Facebook, Twitter Hold Risks for Businesses: ReportBy Nathan Eddy | Posted 2010-12-09 Email Print
Re-Thinking HR: What Every CIO Needs to Know About Tomorrow's Workforce
Businesses need to make their people aware of the risks, policies and acceptable behaviors when using social media, an Ernst & Young report cautions.
A survey from financial analyst firm Ernst & Young, part of the
company’s 13th Global Information Security Survey, indicates social networking
is not high on the list of challenges for most of their participants—nearly
1,600 senior executives in 56 countries. The report noted while social media
platforms like LinkedIn, Facebook and Twitter allow for a great level of
professional collaboration and personal interaction, businesses need to make
their people aware of the risks, policies and acceptable behaviors related to
the use of such tools both internally and in the public environment.
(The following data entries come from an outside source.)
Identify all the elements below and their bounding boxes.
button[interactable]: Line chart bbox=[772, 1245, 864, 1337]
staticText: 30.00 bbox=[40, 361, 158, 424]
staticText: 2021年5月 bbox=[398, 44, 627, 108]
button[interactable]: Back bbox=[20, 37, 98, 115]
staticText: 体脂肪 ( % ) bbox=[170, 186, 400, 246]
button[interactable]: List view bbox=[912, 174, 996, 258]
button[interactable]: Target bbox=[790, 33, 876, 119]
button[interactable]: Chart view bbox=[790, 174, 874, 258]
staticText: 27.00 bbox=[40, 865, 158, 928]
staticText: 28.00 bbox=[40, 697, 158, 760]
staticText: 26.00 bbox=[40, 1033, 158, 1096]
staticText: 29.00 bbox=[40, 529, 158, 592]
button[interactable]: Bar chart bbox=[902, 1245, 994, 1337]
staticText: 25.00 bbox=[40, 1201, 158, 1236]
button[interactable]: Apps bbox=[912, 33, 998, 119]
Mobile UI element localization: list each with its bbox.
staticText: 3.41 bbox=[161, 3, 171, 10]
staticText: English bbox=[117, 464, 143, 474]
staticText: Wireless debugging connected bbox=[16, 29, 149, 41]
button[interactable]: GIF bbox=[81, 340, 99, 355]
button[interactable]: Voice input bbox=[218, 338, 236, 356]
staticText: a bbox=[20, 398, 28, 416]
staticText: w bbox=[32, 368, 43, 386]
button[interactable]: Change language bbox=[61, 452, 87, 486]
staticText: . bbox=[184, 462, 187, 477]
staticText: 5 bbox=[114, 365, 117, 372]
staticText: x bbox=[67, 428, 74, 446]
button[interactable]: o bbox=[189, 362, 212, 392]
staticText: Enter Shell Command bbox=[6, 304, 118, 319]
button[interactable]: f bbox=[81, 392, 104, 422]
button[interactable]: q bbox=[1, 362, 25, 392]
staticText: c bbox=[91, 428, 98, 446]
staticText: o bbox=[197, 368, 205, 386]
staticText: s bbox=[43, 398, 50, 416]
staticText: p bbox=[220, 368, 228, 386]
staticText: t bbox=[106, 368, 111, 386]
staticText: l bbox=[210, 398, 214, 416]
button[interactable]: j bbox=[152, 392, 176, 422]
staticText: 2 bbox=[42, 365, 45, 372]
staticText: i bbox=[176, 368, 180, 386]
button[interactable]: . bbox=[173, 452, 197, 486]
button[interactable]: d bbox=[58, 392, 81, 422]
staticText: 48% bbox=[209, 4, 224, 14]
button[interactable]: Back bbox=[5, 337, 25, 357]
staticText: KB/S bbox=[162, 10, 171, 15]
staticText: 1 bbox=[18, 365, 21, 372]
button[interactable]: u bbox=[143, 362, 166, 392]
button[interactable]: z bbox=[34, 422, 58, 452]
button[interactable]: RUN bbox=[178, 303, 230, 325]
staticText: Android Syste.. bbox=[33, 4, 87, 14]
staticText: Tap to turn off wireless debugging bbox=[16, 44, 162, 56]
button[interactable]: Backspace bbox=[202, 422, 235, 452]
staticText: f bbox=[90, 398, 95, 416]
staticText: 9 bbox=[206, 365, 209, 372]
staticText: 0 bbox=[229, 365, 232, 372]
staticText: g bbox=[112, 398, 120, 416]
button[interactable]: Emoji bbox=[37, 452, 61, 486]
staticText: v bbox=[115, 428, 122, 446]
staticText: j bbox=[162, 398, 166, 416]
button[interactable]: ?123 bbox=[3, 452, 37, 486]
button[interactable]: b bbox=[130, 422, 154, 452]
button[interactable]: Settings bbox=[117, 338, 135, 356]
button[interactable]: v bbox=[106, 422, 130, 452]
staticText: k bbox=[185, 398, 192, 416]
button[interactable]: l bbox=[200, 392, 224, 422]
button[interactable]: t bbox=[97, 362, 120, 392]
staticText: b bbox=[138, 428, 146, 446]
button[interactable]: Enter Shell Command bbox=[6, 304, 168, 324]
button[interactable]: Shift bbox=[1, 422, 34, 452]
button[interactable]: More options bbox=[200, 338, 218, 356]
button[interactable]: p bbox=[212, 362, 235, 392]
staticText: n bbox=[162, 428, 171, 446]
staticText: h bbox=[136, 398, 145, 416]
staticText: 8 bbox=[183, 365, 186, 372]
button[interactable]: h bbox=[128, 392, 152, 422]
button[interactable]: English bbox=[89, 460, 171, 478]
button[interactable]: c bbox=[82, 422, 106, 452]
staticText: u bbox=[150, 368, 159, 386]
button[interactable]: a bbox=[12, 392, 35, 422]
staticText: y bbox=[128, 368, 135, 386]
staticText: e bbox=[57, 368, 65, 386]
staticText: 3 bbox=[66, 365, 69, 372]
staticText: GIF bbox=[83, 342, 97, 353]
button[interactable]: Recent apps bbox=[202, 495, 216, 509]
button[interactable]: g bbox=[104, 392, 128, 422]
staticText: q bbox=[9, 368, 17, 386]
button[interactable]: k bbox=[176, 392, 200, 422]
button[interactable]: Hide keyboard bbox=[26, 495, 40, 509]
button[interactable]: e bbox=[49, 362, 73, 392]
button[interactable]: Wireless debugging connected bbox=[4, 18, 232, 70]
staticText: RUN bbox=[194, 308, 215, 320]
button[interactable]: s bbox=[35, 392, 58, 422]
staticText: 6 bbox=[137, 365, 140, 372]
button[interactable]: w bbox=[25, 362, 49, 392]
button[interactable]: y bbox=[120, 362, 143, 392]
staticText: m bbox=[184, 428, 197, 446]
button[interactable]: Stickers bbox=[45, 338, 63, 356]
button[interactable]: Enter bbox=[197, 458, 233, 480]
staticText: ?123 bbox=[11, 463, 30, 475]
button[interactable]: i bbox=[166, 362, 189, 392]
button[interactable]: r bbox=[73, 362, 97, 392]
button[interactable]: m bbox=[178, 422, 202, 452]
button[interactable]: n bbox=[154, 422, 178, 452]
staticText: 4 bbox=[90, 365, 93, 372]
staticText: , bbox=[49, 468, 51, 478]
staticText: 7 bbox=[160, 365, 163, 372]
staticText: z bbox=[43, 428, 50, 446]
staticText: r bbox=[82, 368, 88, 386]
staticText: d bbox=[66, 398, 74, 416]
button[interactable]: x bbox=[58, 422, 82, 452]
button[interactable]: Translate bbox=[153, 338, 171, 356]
Only 33 percent of respondents indicated that social networking is a considerable challenge to effectively delivering information security initiatives, while only 10 percent of respondents indicated the examination of new and emerging IT trends as a critically important function. "We believe this to be an indication that although most companies recognize the fact that there are risks and information security issues related to social media and Web 2.0, only a few have thoroughly examined the issue and developed an approach that will balance the business opportunity with the risk exposure," the report noted.
Survey participants’ activities of primary focus were achieving compliance with regulations (55 percent), protecting reputation and brand (51 percent), and managing privacy and protecting personal information (44 percent). Ernst & Young analysts suggested protected privacy-related data could become increasingly difficult to achieve without an effective process in place to evaluate the risks associated with new and emerging IT trends, which encourage the sharing of personal information.
"It is encouraging that only 15 percent of our survey participants indicated that they do not have a security awareness program in place and that 42 percent plan on spending more over the next year on security awareness and training," the report noted. "However, just 34 percent of respondents currently include information updates on the risks associated with social networking."
In an attempt to control data leakage of sensitive information, 45 percent of respondents indicated that they restrict or prohibit the use of instant messaging or e-mail for sensitive data. The report said the simplest way to reduce the risks associated with social networking and Web 2.0 is to restrict or limit the use of such tools in the work environment, but cautioned it is doubtful such an approach could be successful.